GRPO: per-token importance ratios

Given prompt $q$, sample $G$ completions $\{o_1, \ldots, o_G\}$ from $\pi_{\theta_\text{old}}$.

For the $l$-th token of the $i$-th completion, compute the importance ratio:

$$\rho_i^l = \frac{\pi_\theta(o_i^l \mid q,\, o_i^{\lt l})}{\pi_{\theta_\text{old}}(o_i^l \mid q,\, o_i^{\lt l})}$$

$\pi_\theta$ = current policy | $\pi_{\theta_\text{old}}$ = rollout policy | $o_i^{\lt l}$ = preceding tokens

The group advantage $\hat A_i$ is computed from reward statistics across the group:

$$\hat A_i = \frac{r(q, o_i) - \mu}{\sigma}, \qquad \mu = \frac{1}{G}\sum_{j} r(q, o_j), \quad \sigma = \text{std}(\{r_j\})$$

Each token is then clipped independently (PPO-style):

$$\min\!\big(\rho_i^l\,\hat A_i,\;\text{clip}(\rho_i^l,\,1\!-\!\varepsilon,\,1\!+\!\varepsilon)\,\hat A_i\big)$$

$\varepsilon = 0.2$ typically | same $\hat A_i$ for all tokens in $o_i$

$|o_i|$ separate ratios, $|o_i|$ separate clip decisions — but only one advantage per completion.

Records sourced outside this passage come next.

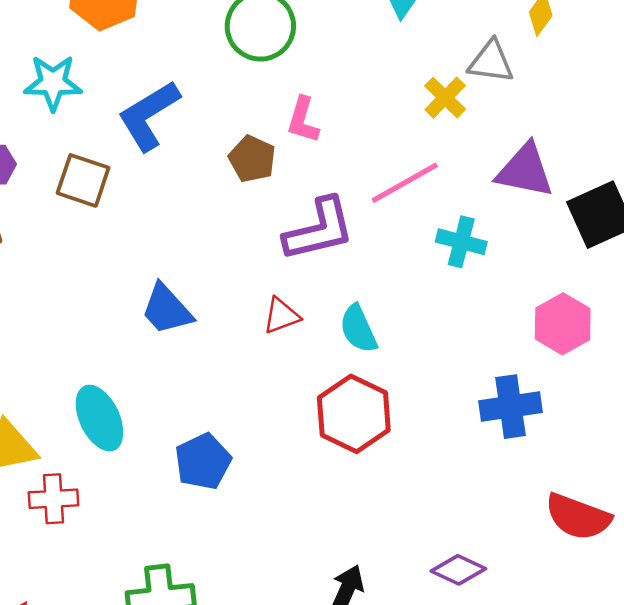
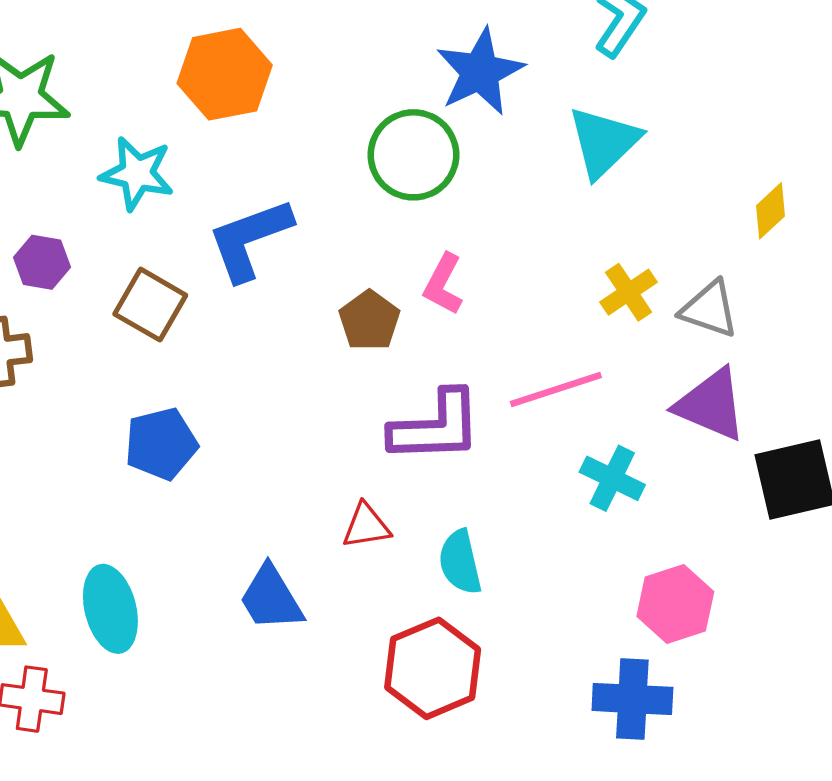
gray triangle: (491, 62) -> (709, 309), moved
blue trapezoid: (167, 309) -> (271, 598), moved
pink hexagon: (563, 324) -> (675, 604), moved
blue pentagon: (203, 462) -> (161, 444), moved

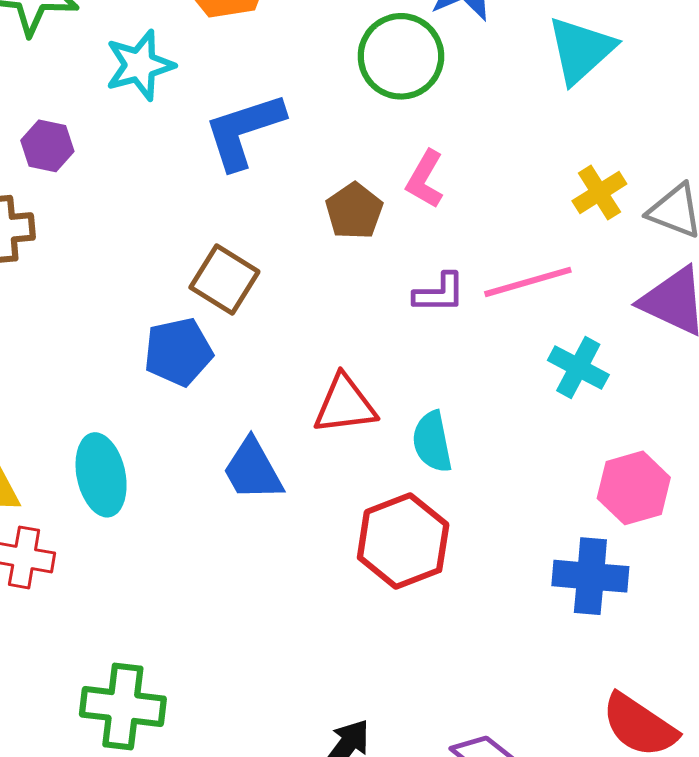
cyan star: (137, 173) -> (140, 65), turned -30
brown square: (150, 305) -> (224, 280), moved
purple L-shape: (436, 427) -> (439, 293), moved, size x0.6
blue pentagon: (161, 444) -> (178, 352), moved
red triangle: (366, 526) -> (345, 405), size x1.4

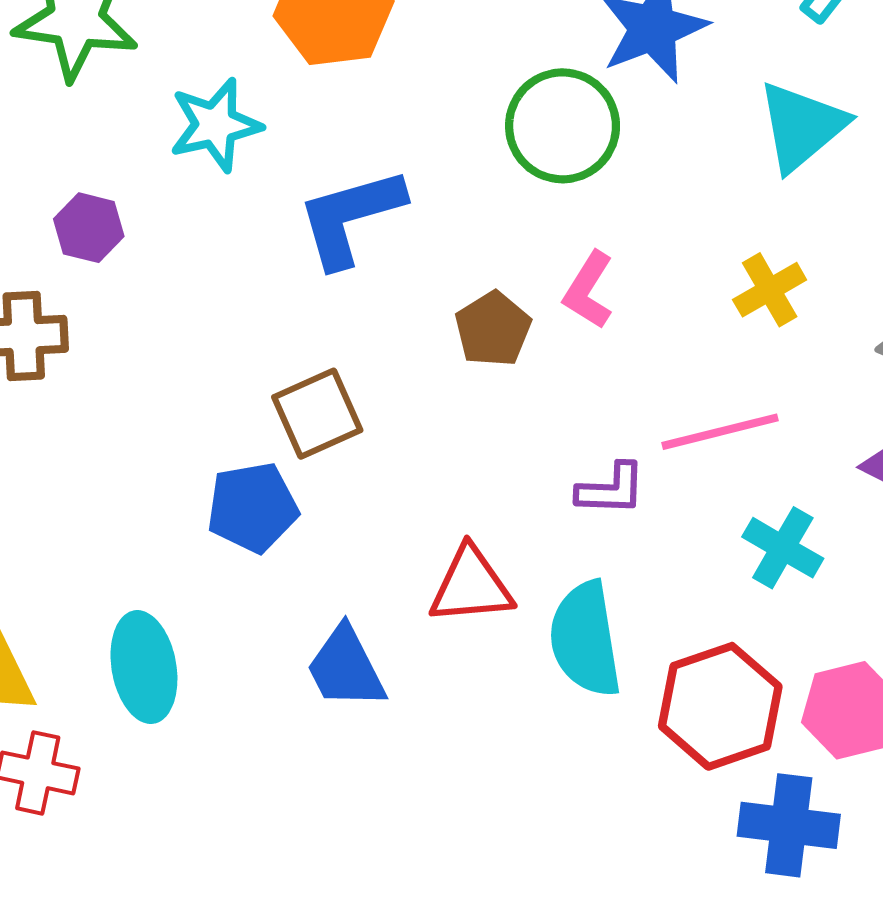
yellow cross: (599, 192) -> (770, 290), moved
brown square: (224, 280) -> (317, 414), turned 32
purple L-shape: (439, 293) -> (611, 489), moved
cyan semicircle: (432, 442) -> (585, 639), size x1.4
red hexagon: (403, 541) -> (720, 706), moved

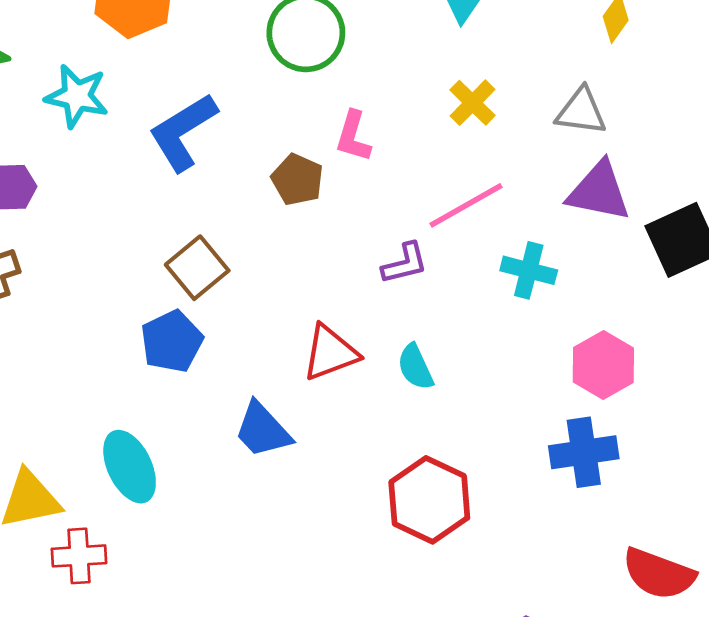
cyan star: (215, 125) -> (77, 96), turned -30
cyan semicircle: (585, 639) -> (415, 367), size x0.6
red hexagon: (720, 706) -> (429, 500), moved

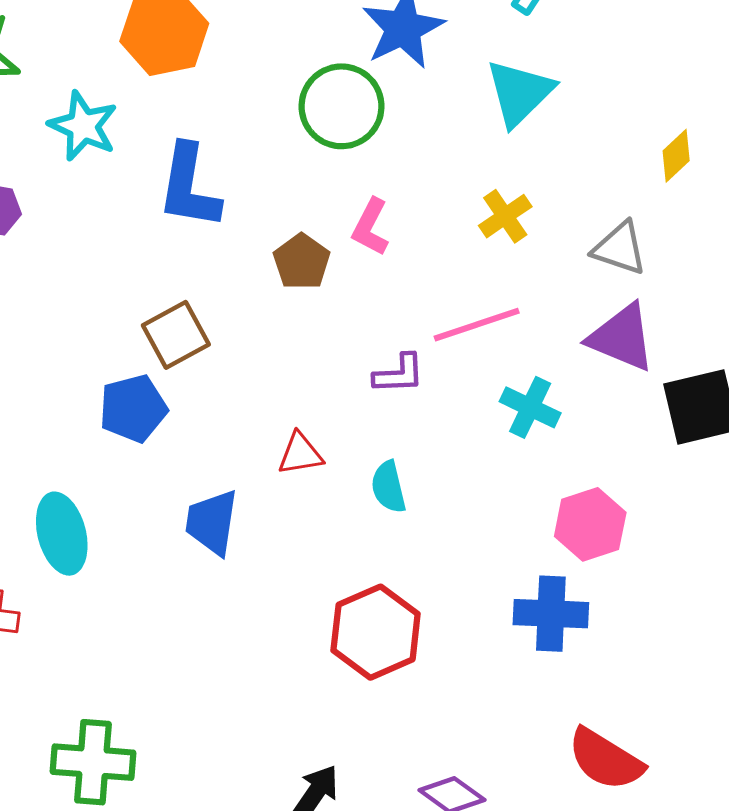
blue L-shape: (183, 132) -> (189, 187), turned -60
red triangle: (330, 353) -> (300, 454), size x0.7
blue trapezoid: (263, 430) -> (212, 522), turned 40

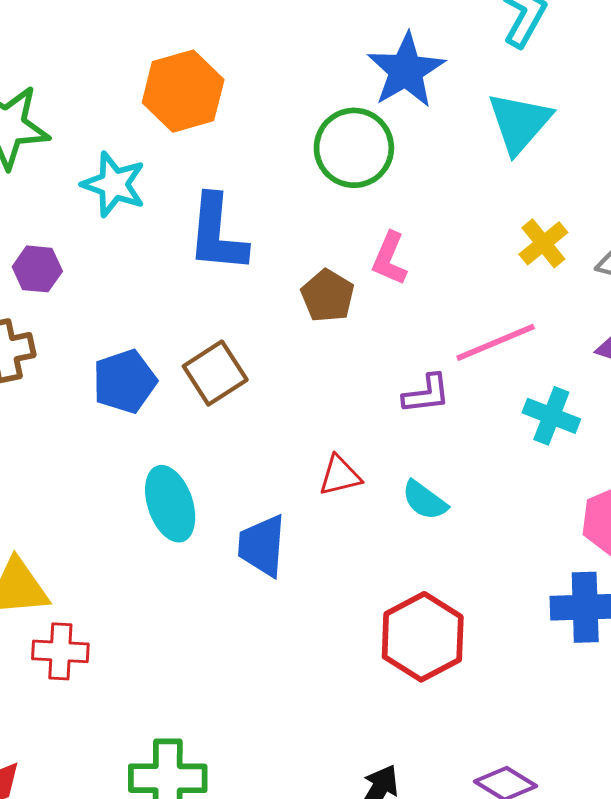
yellow cross: (505, 216) -> (543, 243), moved
blue pentagon: (133, 408) -> (125, 381), moved
cyan semicircle: (388, 487) -> (425, 500), turned -36
cyan ellipse: (62, 534) -> (170, 504), moved

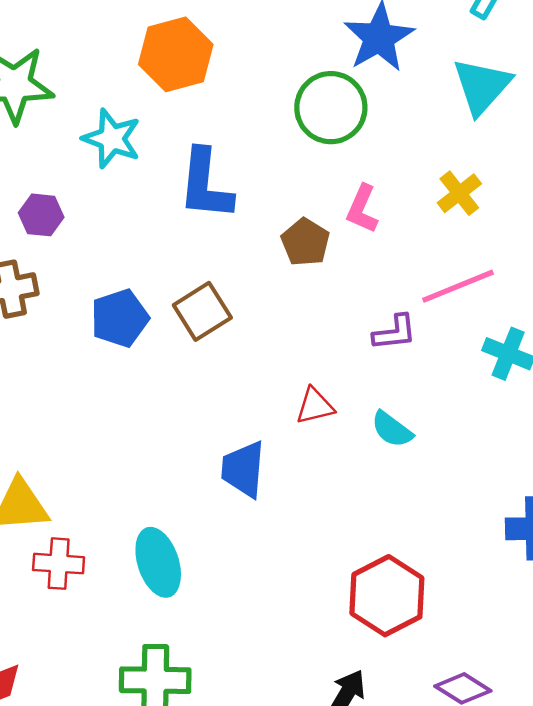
yellow cross: (543, 243) -> (459, 193), moved
cyan ellipse: (170, 504) -> (158, 562), moved
red hexagon: (423, 637) -> (387, 596), moved

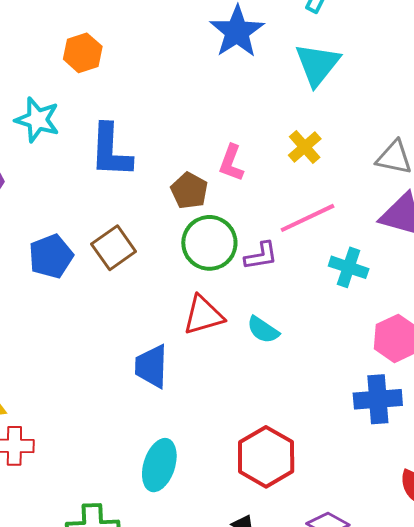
orange hexagon: (176, 54) -> (83, 53), size x0.7
green circle: (331, 108) -> (209, 243), moved
red triangle: (315, 406) -> (203, 315), size x1.4
cyan ellipse: (158, 562) -> (159, 465), moved, turned 39

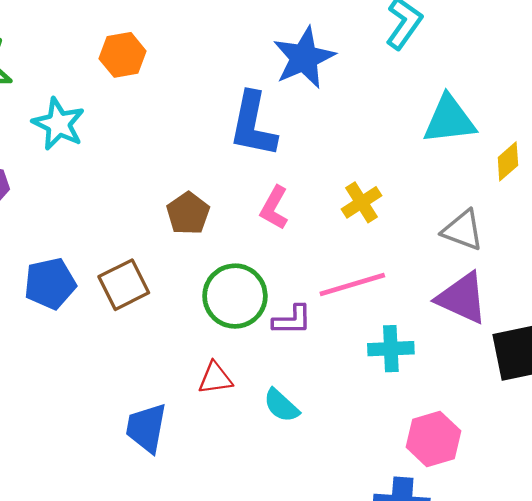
cyan triangle: (317, 64) -> (449, 120), moved, turned 36
blue L-shape: (111, 151) -> (253, 125), moved
brown pentagon: (189, 191) -> (188, 213), moved
cyan cross: (349, 267) -> (391, 349), turned -30
red triangle: (203, 315) -> (215, 378), size x0.7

What token-level ratios look like

A 10-token completion. Each token has its own $\rho_i^l$:

Most tokens: $\rho \approx 1$ (common tokens, unchanged).

A few tokens shift substantially — these carry the real policy change.

But clipping treats each one in isolation, without considering the sequence as a whole.

The problem: noise accumulates with length

Token-level $\rho_i^l$ does not correspond to valid importance sampling.

The sequence-level ratio is a product of token ratios:

$$\frac{\pi_\theta(o_i \mid q)}{\pi_{\theta_\text{old}}(o_i \mid q)} = \prod_{l=1}^{|o_i|} \rho_i^l$$

Clipping each $\rho_i^l \in [0.8, 1.2]$ individually allows the product to range over:

$|o_i| = 10$

$[0.8^{10},\; 1.2^{10}]$

$= [0.107,\; 6.19]$

$|o_i| = 100$

$[0.8^{100},\; 1.2^{100}]$

$\approx [0,\; 8 \times 10^7]$

Token-level clipping provides no effective constraint on the sequence-level ratio.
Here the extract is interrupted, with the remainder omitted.